Look for the line that has "人気記事 (過去30日間の1～20位)" in the material below; please repeat it and every line after it, exactly, up to and including the line that has "promocji Twojej marki", and nothing else.

====

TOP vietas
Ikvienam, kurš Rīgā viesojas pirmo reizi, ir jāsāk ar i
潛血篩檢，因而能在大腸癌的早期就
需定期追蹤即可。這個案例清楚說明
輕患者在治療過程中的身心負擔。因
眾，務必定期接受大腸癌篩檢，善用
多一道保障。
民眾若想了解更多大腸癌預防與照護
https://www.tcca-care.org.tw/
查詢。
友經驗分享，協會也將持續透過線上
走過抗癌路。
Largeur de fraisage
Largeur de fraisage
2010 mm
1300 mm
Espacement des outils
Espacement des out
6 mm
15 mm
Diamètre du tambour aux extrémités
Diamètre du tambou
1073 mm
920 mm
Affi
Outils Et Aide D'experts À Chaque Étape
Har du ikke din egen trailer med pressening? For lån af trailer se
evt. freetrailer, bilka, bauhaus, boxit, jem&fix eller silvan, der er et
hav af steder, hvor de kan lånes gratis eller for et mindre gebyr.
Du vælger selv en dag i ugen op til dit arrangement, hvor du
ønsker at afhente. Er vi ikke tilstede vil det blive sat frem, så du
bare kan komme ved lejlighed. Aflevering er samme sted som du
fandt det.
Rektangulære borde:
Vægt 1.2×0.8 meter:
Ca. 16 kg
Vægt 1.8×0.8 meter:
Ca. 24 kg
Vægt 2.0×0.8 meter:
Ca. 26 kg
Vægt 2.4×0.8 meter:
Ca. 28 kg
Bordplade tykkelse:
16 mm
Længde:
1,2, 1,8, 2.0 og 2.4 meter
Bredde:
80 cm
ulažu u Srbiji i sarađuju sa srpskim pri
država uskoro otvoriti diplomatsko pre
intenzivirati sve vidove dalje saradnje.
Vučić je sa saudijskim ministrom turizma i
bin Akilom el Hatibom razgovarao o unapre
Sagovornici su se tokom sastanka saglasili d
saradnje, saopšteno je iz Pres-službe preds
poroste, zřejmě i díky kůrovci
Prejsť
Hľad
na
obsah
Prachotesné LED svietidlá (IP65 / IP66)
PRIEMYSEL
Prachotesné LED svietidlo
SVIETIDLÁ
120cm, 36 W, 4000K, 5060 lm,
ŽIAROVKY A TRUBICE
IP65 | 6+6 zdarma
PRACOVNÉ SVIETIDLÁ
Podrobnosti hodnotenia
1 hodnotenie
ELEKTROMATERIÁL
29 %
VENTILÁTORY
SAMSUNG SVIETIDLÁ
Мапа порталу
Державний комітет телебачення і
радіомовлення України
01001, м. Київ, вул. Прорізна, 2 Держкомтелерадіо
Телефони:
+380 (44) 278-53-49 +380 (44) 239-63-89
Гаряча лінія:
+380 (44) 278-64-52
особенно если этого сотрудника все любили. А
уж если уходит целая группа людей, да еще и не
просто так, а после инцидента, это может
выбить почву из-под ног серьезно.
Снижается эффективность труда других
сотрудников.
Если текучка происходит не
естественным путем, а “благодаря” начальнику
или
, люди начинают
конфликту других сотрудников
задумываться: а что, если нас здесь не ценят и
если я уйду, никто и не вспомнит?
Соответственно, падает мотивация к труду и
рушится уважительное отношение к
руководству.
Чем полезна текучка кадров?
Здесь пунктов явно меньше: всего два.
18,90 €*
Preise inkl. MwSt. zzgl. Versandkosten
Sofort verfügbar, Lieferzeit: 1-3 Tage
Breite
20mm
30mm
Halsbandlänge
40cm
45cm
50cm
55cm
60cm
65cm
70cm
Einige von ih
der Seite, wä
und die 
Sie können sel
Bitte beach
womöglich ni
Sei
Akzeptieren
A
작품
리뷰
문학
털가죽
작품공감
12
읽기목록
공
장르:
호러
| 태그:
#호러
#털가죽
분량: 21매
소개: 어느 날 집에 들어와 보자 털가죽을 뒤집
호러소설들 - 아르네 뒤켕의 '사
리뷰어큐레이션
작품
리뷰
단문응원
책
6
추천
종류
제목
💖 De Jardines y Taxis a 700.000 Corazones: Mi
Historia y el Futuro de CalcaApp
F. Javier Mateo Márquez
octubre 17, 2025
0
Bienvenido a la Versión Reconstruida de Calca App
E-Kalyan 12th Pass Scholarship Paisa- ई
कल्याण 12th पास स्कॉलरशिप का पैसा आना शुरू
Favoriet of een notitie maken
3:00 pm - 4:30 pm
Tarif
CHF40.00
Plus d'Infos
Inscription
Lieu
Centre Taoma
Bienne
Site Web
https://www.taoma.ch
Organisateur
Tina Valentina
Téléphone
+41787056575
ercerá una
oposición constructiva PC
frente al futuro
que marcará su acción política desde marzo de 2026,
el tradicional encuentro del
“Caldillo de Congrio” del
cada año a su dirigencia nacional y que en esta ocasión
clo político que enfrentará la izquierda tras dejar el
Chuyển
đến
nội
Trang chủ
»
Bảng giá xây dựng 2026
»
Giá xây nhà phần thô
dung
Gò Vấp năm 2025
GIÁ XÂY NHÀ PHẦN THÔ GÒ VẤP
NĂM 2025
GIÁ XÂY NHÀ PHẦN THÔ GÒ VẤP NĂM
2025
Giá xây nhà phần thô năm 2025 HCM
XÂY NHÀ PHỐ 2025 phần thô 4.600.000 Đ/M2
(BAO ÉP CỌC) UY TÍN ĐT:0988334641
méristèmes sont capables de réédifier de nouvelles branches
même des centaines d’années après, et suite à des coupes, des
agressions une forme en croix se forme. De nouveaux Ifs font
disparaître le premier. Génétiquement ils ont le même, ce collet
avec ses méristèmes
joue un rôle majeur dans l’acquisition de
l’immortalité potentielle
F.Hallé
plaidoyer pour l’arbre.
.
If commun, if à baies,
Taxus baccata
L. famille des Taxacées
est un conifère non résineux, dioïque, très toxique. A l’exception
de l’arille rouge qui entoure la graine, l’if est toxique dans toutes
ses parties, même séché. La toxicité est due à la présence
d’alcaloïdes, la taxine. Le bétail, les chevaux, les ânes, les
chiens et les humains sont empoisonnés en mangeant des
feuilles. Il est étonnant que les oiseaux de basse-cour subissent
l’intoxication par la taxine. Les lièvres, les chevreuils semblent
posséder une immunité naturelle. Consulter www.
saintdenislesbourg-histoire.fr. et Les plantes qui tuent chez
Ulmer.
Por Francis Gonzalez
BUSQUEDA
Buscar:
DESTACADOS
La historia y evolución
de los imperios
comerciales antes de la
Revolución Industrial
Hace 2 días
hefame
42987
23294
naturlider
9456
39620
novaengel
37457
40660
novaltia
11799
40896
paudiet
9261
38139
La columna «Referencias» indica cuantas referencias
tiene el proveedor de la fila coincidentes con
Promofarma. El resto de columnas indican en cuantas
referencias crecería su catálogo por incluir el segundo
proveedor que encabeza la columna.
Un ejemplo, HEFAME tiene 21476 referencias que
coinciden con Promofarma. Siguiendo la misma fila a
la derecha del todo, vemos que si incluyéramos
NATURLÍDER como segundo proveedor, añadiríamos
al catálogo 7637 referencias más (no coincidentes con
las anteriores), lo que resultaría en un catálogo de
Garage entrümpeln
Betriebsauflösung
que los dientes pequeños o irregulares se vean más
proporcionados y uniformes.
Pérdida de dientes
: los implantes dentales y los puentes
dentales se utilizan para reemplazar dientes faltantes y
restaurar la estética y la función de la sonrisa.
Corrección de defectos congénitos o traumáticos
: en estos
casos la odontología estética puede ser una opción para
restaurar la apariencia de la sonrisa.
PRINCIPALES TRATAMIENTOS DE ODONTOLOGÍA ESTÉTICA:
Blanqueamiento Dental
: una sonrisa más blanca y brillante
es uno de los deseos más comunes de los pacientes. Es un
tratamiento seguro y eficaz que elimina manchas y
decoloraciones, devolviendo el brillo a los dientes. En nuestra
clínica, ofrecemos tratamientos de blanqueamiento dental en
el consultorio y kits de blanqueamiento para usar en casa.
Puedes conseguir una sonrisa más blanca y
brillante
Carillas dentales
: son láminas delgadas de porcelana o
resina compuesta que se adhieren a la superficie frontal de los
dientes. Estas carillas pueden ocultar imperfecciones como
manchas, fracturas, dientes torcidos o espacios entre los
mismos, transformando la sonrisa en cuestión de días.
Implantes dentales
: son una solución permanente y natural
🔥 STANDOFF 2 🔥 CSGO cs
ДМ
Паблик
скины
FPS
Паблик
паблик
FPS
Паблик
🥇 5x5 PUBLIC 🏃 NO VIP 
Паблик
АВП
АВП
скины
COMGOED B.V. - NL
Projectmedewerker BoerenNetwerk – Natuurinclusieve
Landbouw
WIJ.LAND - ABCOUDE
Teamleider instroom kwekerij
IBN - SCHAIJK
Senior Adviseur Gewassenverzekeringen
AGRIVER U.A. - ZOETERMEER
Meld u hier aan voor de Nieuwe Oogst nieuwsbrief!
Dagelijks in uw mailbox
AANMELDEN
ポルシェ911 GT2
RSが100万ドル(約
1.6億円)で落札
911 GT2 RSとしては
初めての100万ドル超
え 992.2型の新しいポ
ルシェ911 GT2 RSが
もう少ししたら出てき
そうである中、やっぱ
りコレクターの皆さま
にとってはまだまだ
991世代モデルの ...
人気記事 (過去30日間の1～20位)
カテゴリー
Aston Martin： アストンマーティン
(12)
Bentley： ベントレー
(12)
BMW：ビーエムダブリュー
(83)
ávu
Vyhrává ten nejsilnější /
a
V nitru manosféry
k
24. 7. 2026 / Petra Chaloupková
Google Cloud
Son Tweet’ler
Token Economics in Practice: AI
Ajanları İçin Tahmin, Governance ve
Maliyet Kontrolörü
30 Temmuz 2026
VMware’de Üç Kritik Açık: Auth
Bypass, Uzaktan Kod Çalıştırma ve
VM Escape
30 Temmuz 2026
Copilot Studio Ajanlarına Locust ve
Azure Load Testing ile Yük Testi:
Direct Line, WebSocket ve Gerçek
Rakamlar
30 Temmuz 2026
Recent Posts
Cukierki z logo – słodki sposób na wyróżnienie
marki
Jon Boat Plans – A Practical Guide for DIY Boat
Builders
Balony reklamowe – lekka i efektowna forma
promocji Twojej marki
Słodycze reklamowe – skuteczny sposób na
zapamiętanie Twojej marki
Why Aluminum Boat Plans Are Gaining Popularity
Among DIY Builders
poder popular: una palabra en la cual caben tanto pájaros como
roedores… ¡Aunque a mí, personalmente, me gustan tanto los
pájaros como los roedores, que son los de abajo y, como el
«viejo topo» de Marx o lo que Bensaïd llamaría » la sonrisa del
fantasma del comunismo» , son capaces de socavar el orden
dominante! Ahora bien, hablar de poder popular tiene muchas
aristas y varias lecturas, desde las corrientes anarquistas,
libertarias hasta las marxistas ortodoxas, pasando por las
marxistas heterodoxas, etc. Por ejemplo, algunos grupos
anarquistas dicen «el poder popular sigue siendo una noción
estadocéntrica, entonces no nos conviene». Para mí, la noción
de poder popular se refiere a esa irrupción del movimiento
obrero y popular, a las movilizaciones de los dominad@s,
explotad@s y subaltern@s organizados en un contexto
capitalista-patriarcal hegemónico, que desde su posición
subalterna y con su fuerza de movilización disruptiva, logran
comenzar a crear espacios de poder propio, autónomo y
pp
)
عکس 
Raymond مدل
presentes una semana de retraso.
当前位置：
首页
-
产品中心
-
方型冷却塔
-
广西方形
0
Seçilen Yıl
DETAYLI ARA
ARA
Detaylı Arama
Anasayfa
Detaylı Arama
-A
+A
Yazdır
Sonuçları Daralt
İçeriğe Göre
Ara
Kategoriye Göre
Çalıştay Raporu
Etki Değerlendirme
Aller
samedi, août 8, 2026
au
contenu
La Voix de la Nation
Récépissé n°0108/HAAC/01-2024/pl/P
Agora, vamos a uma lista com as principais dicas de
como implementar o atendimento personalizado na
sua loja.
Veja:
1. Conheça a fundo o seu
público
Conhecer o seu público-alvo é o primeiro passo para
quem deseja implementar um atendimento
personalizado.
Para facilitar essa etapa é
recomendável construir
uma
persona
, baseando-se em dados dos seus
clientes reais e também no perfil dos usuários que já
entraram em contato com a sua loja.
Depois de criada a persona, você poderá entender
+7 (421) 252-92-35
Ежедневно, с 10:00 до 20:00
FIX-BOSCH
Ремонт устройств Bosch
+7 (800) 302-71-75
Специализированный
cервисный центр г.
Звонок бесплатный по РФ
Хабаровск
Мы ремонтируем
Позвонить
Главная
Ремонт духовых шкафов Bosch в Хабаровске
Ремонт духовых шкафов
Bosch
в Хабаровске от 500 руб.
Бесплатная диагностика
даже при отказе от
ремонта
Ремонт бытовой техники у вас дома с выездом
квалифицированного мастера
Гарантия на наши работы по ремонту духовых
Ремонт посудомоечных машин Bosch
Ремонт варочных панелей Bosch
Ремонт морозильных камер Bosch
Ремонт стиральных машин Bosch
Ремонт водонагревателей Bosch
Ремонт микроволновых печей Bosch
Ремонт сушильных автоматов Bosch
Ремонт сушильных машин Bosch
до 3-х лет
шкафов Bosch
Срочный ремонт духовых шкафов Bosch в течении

====

#### Exercise response
人気記事 (過去30日間の1～20位)
カテゴリー
Aston Martin： アストンマーティン
(12)
Bentley： ベントレー
(12)
BMW：ビーエムダブリュー
(83)
ávu
Vyhrává ten nejsilnější /
a
V nitru manosféry
k
24. 7. 2026 / Petra Chaloupková
Google Cloud
Son Tweet’ler
Token Economics in Practice: AI
Ajanları İçin Tahmin, Governance ve
Maliyet Kontrolörü
30 Temmuz 2026
VMware’de Üç Kritik Açık: Auth
Bypass, Uzaktan Kod Çalıştırma ve
VM Escape
30 Temmuz 2026
Copilot Studio Ajanlarına Locust ve
Azure Load Testing ile Yük Testi:
Direct Line, WebSocket ve Gerçek
Rakamlar
30 Temmuz 2026
Recent Posts
Cukierki z logo – słodki sposób na wyróżnienie
marki
Jon Boat Plans – A Practical Guide for DIY Boat
Builders
Balony reklamowe – lekka i efektowna forma
promocji Twojej marki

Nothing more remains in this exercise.